I used a survey that has 20 questions and I calculated the mean of the 20 questions as "Total" for 400 participants. Now I need to categorise the Total into 4 groups: Total < 2 is limited, Total >= 2 is basic, Total < 3 is Good, and Total >= 3 is Full
I was able to create three but not four variables as follow:
level <- ifelse (df$Total <2, "Limited", ifelse((df$Total>= 2) & (df$Total<3), "Basic","Good"))
Then I want to see what's the percentage of each category either on numbers or graphs.

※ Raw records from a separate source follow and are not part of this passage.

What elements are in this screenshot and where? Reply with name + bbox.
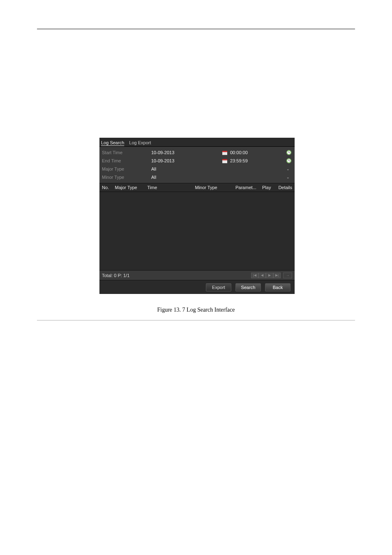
page-prev-button[interactable]: ◀ bbox=[258, 273, 266, 278]
row-minor-type: Minor Type All ⌄ bbox=[99, 173, 295, 181]
minor-type-select[interactable]: All bbox=[151, 175, 286, 180]
tab-log-search[interactable]: Log Search bbox=[100, 139, 128, 146]
label-major-type: Major Type bbox=[102, 166, 151, 171]
col-details: Details bbox=[278, 185, 292, 190]
back-button[interactable]: Back bbox=[265, 283, 291, 291]
col-play: Play bbox=[262, 185, 278, 190]
page-last-button[interactable]: ▶| bbox=[273, 273, 281, 278]
calendar-icon[interactable] bbox=[222, 159, 228, 163]
chevron-down-icon[interactable]: ⌄ bbox=[286, 167, 292, 171]
pager: |◀ ◀ ▶ ▶| → bbox=[251, 273, 292, 278]
major-type-select[interactable]: All bbox=[151, 166, 286, 171]
chevron-down-icon[interactable]: ⌄ bbox=[286, 175, 292, 179]
label-start-time: Start Time bbox=[102, 150, 151, 155]
search-button[interactable]: Search bbox=[235, 283, 261, 291]
log-search-panel: Log Search Log Export Start Time 10-09-2… bbox=[99, 138, 295, 294]
row-end-time: End Time 10-09-2013 23:59:59 bbox=[99, 157, 295, 165]
start-date-field[interactable]: 10-09-2013 bbox=[151, 150, 222, 155]
col-param: Paramet... bbox=[235, 185, 262, 190]
totals-bar: Total: 0 P: 1/1 |◀ ◀ ▶ ▶| → bbox=[99, 270, 295, 280]
col-major: Major Type bbox=[115, 185, 148, 190]
page-first-button[interactable]: |◀ bbox=[251, 273, 258, 278]
table-header: No. Major Type Time Minor Type Paramet..… bbox=[99, 183, 295, 192]
svg-rect-1 bbox=[222, 151, 227, 152]
end-date-field[interactable]: 10-09-2013 bbox=[151, 158, 222, 163]
col-no: No. bbox=[102, 185, 115, 190]
calendar-icon[interactable] bbox=[222, 150, 228, 155]
search-form: Start Time 10-09-2013 00:00:00 End Time … bbox=[99, 147, 295, 183]
clock-icon[interactable] bbox=[286, 150, 292, 155]
svg-rect-11 bbox=[222, 159, 227, 160]
totals-text: Total: 0 P: 1/1 bbox=[102, 273, 129, 278]
col-minor: Minor Type bbox=[195, 185, 235, 190]
table-body-empty bbox=[99, 192, 295, 270]
page-divider bbox=[37, 320, 355, 321]
results-table: No. Major Type Time Minor Type Paramet..… bbox=[99, 183, 295, 270]
button-bar: Export Search Back bbox=[99, 280, 295, 294]
export-button[interactable]: Export bbox=[206, 283, 231, 291]
label-minor-type: Minor Type bbox=[102, 175, 151, 180]
label-end-time: End Time bbox=[102, 158, 151, 163]
page-jump-button[interactable]: → bbox=[283, 273, 292, 278]
page-next-button[interactable]: ▶ bbox=[266, 273, 273, 278]
row-major-type: Major Type All ⌄ bbox=[99, 165, 295, 173]
start-time-field[interactable]: 00:00:00 bbox=[228, 150, 277, 155]
tabbar: Log Search Log Export bbox=[99, 138, 295, 147]
clock-icon[interactable] bbox=[286, 158, 292, 163]
row-start-time: Start Time 10-09-2013 00:00:00 bbox=[99, 148, 295, 157]
page-top-rule bbox=[37, 29, 355, 29]
end-time-field[interactable]: 23:59:59 bbox=[228, 158, 277, 163]
tab-log-export[interactable]: Log Export bbox=[128, 139, 155, 146]
figure-caption: Figure 13. 7 Log Search Interface bbox=[0, 307, 392, 313]
col-time: Time bbox=[147, 185, 195, 190]
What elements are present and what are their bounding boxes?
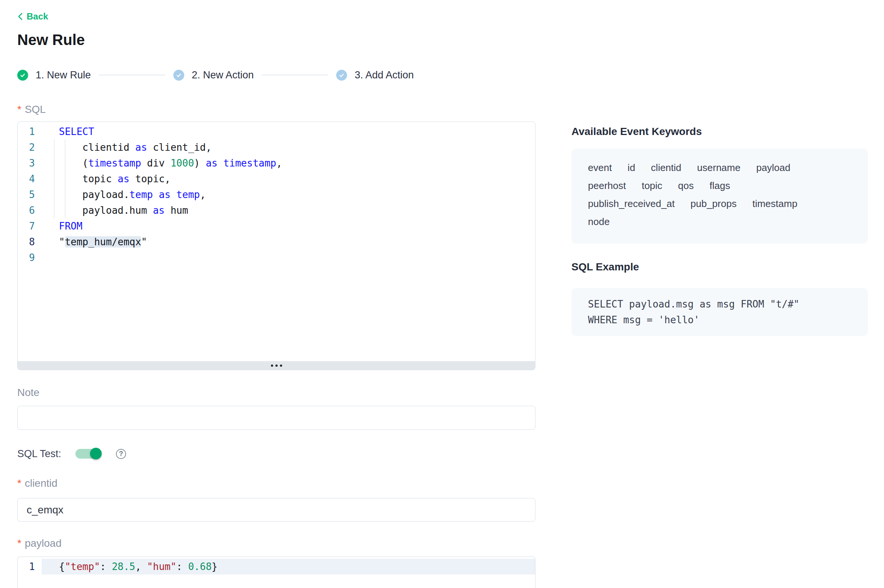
payload-field-label: * payload [17,538,535,549]
keyword-item: publish_received_at [588,198,675,209]
required-asterisk: * [17,104,21,115]
new-rule-page: Back New Rule 1. New Rule2. New Action3.… [0,0,884,588]
code-text: (timestamp div 1000) as timestamp, [42,155,535,171]
stepper-step-2: 2. New Action [173,69,254,81]
code-text: {"temp": 28.5, "hum": 0.68} [42,559,535,574]
keyword-item: event [588,162,612,173]
keyword-item: pub_props [690,198,737,209]
keyword-item: payload [756,162,790,173]
code-text: FROM [42,218,535,234]
required-asterisk: * [17,478,21,489]
resize-dot [271,364,273,367]
required-asterisk: * [17,538,21,549]
code-text [42,250,535,266]
code-text: topic as topic, [42,171,535,187]
keyword-item: peerhost [588,180,626,191]
code-line: 1{"temp": 28.5, "hum": 0.68} [18,559,535,574]
sql-test-toggle[interactable] [75,449,101,459]
keyword-item: clientid [651,162,681,173]
keyword-item: timestamp [752,198,797,209]
code-text: SELECT [42,124,535,140]
code-line: 6 payload.hum as hum [18,202,535,218]
step-connector [99,75,165,75]
line-number: 4 [18,171,42,187]
code-text: clientid as client_id, [42,140,535,155]
note-field-label: Note [17,387,535,398]
line-number: 6 [18,202,42,218]
resize-dot [275,364,278,367]
sql-example-line: SELECT payload.msg as msg FROM "t/#" [588,296,851,312]
code-line: 2 clientid as client_id, [18,140,535,155]
step-check-icon [336,70,347,81]
page-title: New Rule [17,31,535,49]
code-line: 5 payload.temp as temp, [18,187,535,202]
keywords-panel: eventidclientidusernamepayloadpeerhostto… [571,148,868,244]
editor-resize-handle[interactable] [18,361,535,370]
keyword-row: eventidclientidusernamepayload [588,162,851,173]
indent-guide [65,140,65,218]
keyword-item: username [697,162,741,173]
code-text: "temp_hum/emqx" [42,234,535,250]
code-line: 3 (timestamp div 1000) as timestamp, [18,155,535,171]
help-sidebar: Available Event Keywords eventidclientid… [571,126,868,336]
step-check-icon [173,70,184,81]
clientid-field-label: * clientid [17,478,535,489]
code-line: 4 topic as topic, [18,171,535,187]
line-number: 1 [18,124,42,140]
back-chevron-icon [17,12,23,21]
step-label: 1. New Rule [36,69,91,81]
line-number: 1 [18,559,42,574]
sql-code-editor[interactable]: 1SELECT2 clientid as client_id,3 (timest… [17,122,535,370]
help-icon[interactable]: ? [116,449,126,459]
keyword-item: qos [678,180,694,191]
sql-example-title: SQL Example [571,261,868,273]
sql-field-label: * SQL [17,104,535,115]
keyword-row: node [588,216,851,227]
code-text: payload.hum as hum [42,202,535,218]
step-connector [262,75,328,75]
keywords-panel-title: Available Event Keywords [571,126,868,137]
sql-example-box: SELECT payload.msg as msg FROM "t/#"WHER… [571,288,868,336]
payload-code-editor[interactable]: 1{"temp": 28.5, "hum": 0.68} [17,556,535,588]
stepper-step-1: 1. New Rule [17,69,91,81]
keyword-item: topic [642,180,662,191]
line-number: 8 [18,234,42,250]
code-line: 7FROM [18,218,535,234]
step-check-icon [17,70,28,81]
line-number: 7 [18,218,42,234]
code-text: payload.temp as temp, [42,187,535,202]
wizard-stepper: 1. New Rule2. New Action3. Add Action [17,69,535,81]
keyword-item: flags [710,180,730,191]
indent-guide [54,140,54,218]
resize-dot [280,364,282,367]
line-number: 5 [18,187,42,202]
step-label: 2. New Action [192,69,254,81]
stepper-step-3: 3. Add Action [336,69,414,81]
code-line: 1SELECT [18,124,535,140]
code-line: 9 [18,250,535,266]
code-line: 8"temp_hum/emqx" [18,234,535,250]
line-number: 3 [18,155,42,171]
clientid-input[interactable] [17,498,535,522]
keyword-row: peerhosttopicqosflags [588,180,851,191]
keyword-item: node [588,216,610,227]
note-input[interactable] [17,406,535,430]
sql-example-line: WHERE msg = 'hello' [588,312,851,328]
sql-test-row: SQL Test: ? [17,448,535,460]
keyword-row: publish_received_atpub_propstimestamp [588,198,851,209]
payload-code-content: 1{"temp": 28.5, "hum": 0.68} [18,557,535,574]
step-label: 3. Add Action [355,69,414,81]
sql-test-label: SQL Test: [17,448,61,460]
sql-code-content: 1SELECT2 clientid as client_id,3 (timest… [18,122,535,266]
back-link[interactable]: Back [17,11,48,22]
keyword-item: id [628,162,635,173]
line-number: 2 [18,140,42,155]
line-number: 9 [18,250,42,266]
toggle-knob [90,448,102,459]
back-label: Back [27,11,48,22]
main-form-column: Back New Rule 1. New Rule2. New Action3.… [17,0,535,588]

I may be misunderstanding something, but you appear to have overlapping categories- Total >= 2 is basic, but Total < 3 is good. You may want to confirm the bounds for your groupings. Once that's sorted, you were actually pretty close to a working solution- you can nest ifelse
statements and consider that they are evaluated in order. So, if a condition evaluates to TRUE
"early" in the chain, it will return whatever is the output for a TRUE
response at that point. Otherwise, it will move to the next ifelse
to evaluate. Note here that I've used 1, 2, and 3 as the 'breaks' for the categories, so that the logic evaluates to: "If it's less than 1, it's Limited. If it's less than 2, it's Basic. If it's less than 3, it's good. Otherwise, it's Full."
set.seed(123)
df <- data.frame(total = runif(n = 15, min = 0, max = 4))
df
df$level = ifelse(df$total < 1, "Limited",
ifelse(df$total < 2, "Basic",
ifelse(df$total < 3, "Good", "Full")))
> df
total level
1 0.5691772 Limited
2 2.1971386 Good
3 3.8163650 Full
4 2.3419334 Good
5 1.6180411 Basic
6 2.5915739 Good
7 1.2792825 Basic
8 1.2308800 Basic
9 0.8790705 Limited
10 1.4779555 Basic
11 3.9368768 Full
12 0.6168092 Limited
13 0.3641760 Limited
14 0.5676276 Limited
15 2.7600284 Good
With just four categories an ifelse
block is probably fine- if I were using many more bounds I'd likely use a different approach Edit: like thelatemail's- it's far cleaner.